極小一次創作。よそで作った三題噺や都々逸の一時的集積所。
094:釦(ぼたん)

094:釦(ぼたん)

 三畳紀の地層から発見された宇宙船のような物は、最終的に巨大なアンモナイトと特定された。が、厳重に機密指定されたその殻のスキャン画像には、隔壁一つ一つに膝を抱えて収まるヒト形の姿が写っている。太古から地球にエイリアンが訪れていたのだとはよくあるオカルトだが、実際は現代の異星人が過去の地球へ飛来したのだと、一部の科学者たちだけが知らされている。アンモナイトの現物を没収した情報機関によると、渦巻きをシンボルとする異星のカルト宗教が箔付けのため、違法に四億年の時を遡り、志願した信者の遺体を「渦巻きの黄金比」たる地球のアンモナイトの殻に収めて埋葬し、化石にすることで聖遺物をでっちあげたのだとか。件の異星の捜査機関から極秘で信者の遺体返還の要請を受けたため、地球側は遺体の化石をアンモナイトごと相手方に引き渡した。
 ここまでは地球側のごく一部の人間に共有された話だが、さらに異星側しか知らない続きがある。異星文明に返還された遺体は、カルト宗教への裁判の証人とするため、特別な許可を得た逆行措置を受けて命を取り戻した。同時に元の姿に戻されたのは他でもない、アンモナイトである。そもそも本件が露呈したのは、件の異星カルトが捕獲したアンモナイトの中身の死骸の捨て場所に困って隠していたのをガサ入れで見つかったためであり、殻に戻して再生されたアンモナイトも被害者として認定された。その過程で初めて地球に赴いた異星捜査員は、地球側の現状を目にして二点の衝撃を受けることになる。初めに、アンモナイトがすでに種族ごと絶滅しており、被害者の同胞が現存しないこと。次いで、交渉相手にして現在の地球の支配種たる人類が、地球上の他生物に対して虐殺の範疇を遥かに超える大量絶滅の主要因になっていることである。異星側はこの事態を宇宙警察に通報したが、宇宙警察および宇宙裁判所は事態収拾に頭を抱えている。現在の地球にアンモナイトを返したところで自然界に生存可能な環境は無いし、人類に任せた場合も良くて大混乱、悪ければ金儲けのタネか実験台になるのは目に見えている。それも含めて地球人類の有り様は明確に倫理違反だが、今のところ地球生物はいかなる宇宙法も批准していないため、これ以上の干渉は実質不可能なのだ。と言って三畳紀にタイムスリップして被害者アンモナイト放流だけ行う案も、過去に手を加えた際の現在への影響を予測できないこと、同行する放流作業員が現代へ帰還する際にプラマイ数百年の誤差が出かねないことから却下された。だいいちタイムスリップや逆行措置にしてからが宇宙倫理法的には原則禁止であり、今回の事件が例外中の例外なのだ。
 公的機関が手をこまねいている間に動いたのはカルト宗教側、正確には化石から復元された聖遺物志願者その一だった。
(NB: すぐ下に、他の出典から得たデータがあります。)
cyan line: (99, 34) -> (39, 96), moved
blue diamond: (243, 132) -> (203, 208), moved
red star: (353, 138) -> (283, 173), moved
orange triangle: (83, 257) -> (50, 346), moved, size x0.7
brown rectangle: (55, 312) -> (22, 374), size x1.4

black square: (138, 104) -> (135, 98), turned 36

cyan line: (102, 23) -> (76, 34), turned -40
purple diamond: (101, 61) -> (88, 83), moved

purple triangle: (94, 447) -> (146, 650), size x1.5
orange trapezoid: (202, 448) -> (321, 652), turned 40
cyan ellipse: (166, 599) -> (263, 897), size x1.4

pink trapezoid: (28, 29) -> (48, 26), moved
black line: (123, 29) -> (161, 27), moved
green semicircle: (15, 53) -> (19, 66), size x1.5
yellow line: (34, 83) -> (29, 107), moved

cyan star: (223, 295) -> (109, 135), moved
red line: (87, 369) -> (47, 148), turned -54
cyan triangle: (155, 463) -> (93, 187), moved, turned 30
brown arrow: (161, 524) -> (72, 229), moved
アンモナイトの殻とともに地中で四億年を過ごした彼は、実際は死後であったためその期間の記憶はないにも関わらず、その体験を渦巻きの神との合一として「体感」していた。逆行措置と蘇生により殻と引き離された彼は重篤なストレスを抱え、ついには拘留施設の自室を脱走して別棟へ忍び込むに至った。彼が見たのは、三畳紀の海中環境を極力忠実に模した水槽の中、事態を何一つ知らぬまま泳ぐアンモナイト。この頭足類が「渦巻きの神」の唯一にして正統な占有者であることを豁然と悟った彼は、アンモナイトの生体そのものを聖体とする新たな宗教に目覚め、居合わせた職員を人質に水槽付きエアカーを得ると、人質とアンモナイトを積んで施設を脱出した。行き先は時間管理機構。すなわち、地球そのものに逆行措置を施して三畳紀まで戻し、腐った地球人類の代わりに神聖なるアンモナイトの楽園を顕現させるのが使命である。
 エアカー搭載の広域発信機越しに流された彼……今や「新教祖」の目的に捜査機関は青ざめた。地球人類どころか地球の現世生物が残らず巻添えになる。当然激しいエアカーチェイスが始まったが、メンツを潰されたカルト宗教側も黙っていなかった。待ち伏せた信者が新教祖のエアカーを襲撃して乗り込み、同乗者もろとも教会へ連れ去ったが、絶体絶命と思われた新教祖はしかし柔軟に方針を変えた。以前地球への移動に使った無許可宇宙船が教会にあるのを知っていたのだ。信者を車内でしばき倒した新教祖はそのまま教会へ向かい、車庫に入ると見せかけて同じ敷地の宇宙船へトラックごと乗り込んだ。異変を察した他の信者や旧教祖が後を追って船内へ駆け込むのも構わず、新教祖は宇宙船の発進ボタンを押した。が、ここで動いたのが全員に忘れられていた人質で、こっそりエアカーの水槽部分を切り離し、発射間際に自分もろとも宇宙船から滑り出た。他の者が気付いた瞬間宇宙船の扉が閉まり、船は空の彼方へ進路を向けて飛び出した。教団全員巻添えで新教祖が定めた自動運転の行き先は巨大ブラックホールである。
 その後、当局は一度限りの特例措置としてアンモナイトをタイムスリップで三畳紀の地球へ返し、放流作業員も無事に現代へ帰還した。それ以降、時間管理は一層厳格化され、また地球への干渉は一切行われていない。例のカルト教団も、宇宙船が巨大ブラックホールの事象の地平面を超えた時点で危険無しと判断され、追跡対象から消えた。
 数百億年を経て、そのブラックホールは銀河を形成するに至った。別の星からの観測では、美しい渦巻き銀河であるという。